Changes to the Dayton Peace Agreement are Inevitable

Changes to the Dayton Peace Accords, which include Bosnia and Herzegovina’s Constitution, are necessary and inevitable, Miro Lazovic, a participant in the negotiation process that led to the end of the 1995 war, told TV N1 on 21.01. He added that politicians in Bosnia do not want such changes because the current system holds them in power.

TV N1 Question: Local media recently reported that Turkish President Recep Tayyip Erdogan and Croatia’s Zoran Milanovic have spoken about possible changes to the Dayton Agreement!

Lazovic: This can be a”good thing”. “If this information is correct, I interpret it, considering that the circumstances are such that we in BiH are hostages to the Dayton Agreement, which to a certain extent creates instability in the region.”

“The fact is, in recent years, much has been said about the need to change the Dayton Agreement or to adopt a ‘Dayton 2’ Agreement, especially in regard to Annex 4.”

Lazovic explained that it was clear to everyone involved in the negotiation process 25 years ago that no stable and democratic country could emerge from such a system. He added that this was also mentioned during talks with Richard Holbrooke, the US diplomat who brokered the Agreement.

“He (Holbrooke) replied, ‘… you have to live like that for 15 years and then the time will come for a change’.”

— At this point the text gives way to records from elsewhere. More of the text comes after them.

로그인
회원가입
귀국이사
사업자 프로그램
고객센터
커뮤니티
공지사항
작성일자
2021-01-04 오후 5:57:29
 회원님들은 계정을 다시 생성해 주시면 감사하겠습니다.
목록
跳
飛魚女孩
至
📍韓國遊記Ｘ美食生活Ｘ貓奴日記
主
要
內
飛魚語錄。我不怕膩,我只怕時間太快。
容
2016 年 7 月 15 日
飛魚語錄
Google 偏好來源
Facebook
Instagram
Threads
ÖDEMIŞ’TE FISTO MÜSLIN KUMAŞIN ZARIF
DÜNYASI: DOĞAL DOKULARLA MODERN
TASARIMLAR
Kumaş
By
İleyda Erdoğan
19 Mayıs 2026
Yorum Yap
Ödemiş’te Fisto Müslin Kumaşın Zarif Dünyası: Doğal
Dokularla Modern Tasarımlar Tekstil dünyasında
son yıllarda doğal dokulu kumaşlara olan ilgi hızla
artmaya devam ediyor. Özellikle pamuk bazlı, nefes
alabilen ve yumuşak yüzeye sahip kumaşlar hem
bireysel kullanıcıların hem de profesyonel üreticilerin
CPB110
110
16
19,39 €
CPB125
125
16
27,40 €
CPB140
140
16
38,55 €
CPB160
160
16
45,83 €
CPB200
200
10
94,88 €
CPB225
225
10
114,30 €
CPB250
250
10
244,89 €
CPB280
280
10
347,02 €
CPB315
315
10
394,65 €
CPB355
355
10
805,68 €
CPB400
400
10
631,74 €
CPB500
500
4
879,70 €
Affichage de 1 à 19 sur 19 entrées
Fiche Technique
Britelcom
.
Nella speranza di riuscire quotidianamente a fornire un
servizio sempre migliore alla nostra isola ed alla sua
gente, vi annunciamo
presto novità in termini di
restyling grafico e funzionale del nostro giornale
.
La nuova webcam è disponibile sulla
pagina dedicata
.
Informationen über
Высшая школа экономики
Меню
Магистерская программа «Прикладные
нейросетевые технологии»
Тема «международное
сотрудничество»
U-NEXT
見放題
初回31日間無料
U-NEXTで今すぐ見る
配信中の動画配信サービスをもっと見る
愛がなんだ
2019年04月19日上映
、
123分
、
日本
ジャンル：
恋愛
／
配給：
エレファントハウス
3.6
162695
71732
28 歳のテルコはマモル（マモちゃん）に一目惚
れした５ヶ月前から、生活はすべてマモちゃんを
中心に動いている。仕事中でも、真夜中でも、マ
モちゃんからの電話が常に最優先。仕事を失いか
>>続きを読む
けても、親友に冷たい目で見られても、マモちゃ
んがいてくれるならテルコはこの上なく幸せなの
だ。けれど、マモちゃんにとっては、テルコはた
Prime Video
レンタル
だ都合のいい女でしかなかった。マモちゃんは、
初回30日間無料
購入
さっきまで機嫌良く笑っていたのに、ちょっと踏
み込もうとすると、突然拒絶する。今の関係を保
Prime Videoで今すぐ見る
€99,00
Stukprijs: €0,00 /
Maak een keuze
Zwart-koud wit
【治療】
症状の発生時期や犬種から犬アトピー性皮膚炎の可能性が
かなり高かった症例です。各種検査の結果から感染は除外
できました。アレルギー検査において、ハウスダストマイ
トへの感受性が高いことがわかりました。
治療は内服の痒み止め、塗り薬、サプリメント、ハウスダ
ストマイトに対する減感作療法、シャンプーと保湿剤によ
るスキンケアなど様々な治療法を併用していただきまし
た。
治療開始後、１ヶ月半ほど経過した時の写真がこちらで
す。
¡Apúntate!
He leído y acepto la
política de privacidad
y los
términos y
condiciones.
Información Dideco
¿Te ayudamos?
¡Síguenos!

“We’ve been living with it for 25 years. The Dayton Agreement has turned Bosnia and Herzegovina into a cripple”, Lazovic said, adding that under such a political system, each ethnic group faces discrimination in at least one of the country’s entities.

According to the Dayton Peace Agreement, the country’s Presidency consists of representatives of Bosnia’s three constituent peoples – Bosniaks, Serbs and Croats. The House of Peoples is also filled with members of these groups only.

In 2009, the European Court for Human Rights ruled in favor of a lawsuit submitted by Dervo Sejdic, a Roma and Jakob Finci, a Jew, who said the system did not allow them to run for president or member of the upper house of the parliament because of their ethnicity.

The court ordered the country to remove this discrimination from its constitution, but since then nothing has been done to implement the ruling.

The issue also concerns members of the three constituent peoples who live in areas of the country dominated by one of the other two groups or peoples.

Bosniaks and Croats living in the Serb-dominated part of the country, Republika Srpska (RS), cannot run for president or upper house lawmaker either and neither can Serbs from the Federation (FBiH), which is the other half of the country mostly populated by the other two groups (Bosniaks and Croats).

Lazovic also commented on statements by Bosnian Serb member of the tripartite Presidency, Milorad Dodik, who rejected any possibility of changing the Dayton Agreement.

“I remember a time when Dodik was against the Dayton Accords and at one point he changed his mind and vocabulary”, Lazovic said, adding that US envoy for the Western Balkans, Matthew Palmer, also said a few months ago that BiH needed a different constitutional framework.

“This is inevitable”, Palmer said.

The reason Dodik opposes any change is that “this position is appropriate for him and for those who are similar to him as it protects their power”, Lazovic argued.

“They are aware that if the Sejdić-Finci ruling is implemented, the constitutional framework must be changed – citizens should be a priority, not ethnic groups”, he said.

Lazovic does not believe that a new agreement will be reached, a ‘Dayton 2’, but that the existing one will rather be modified” on an evolutionary path during the Euro-Atlantic integration process”.

According to the ruling of the Human Rights Court, the term “citizens” should have already been included in the Constitution, he stressed, adding that BiH has no chance of becoming an EU member with its current constitutional framework.

But such a change is unlikely to happen “without the strong involvement of the US administration” and “pressure from Brussels”, he said, adding that Election Law would also have to change.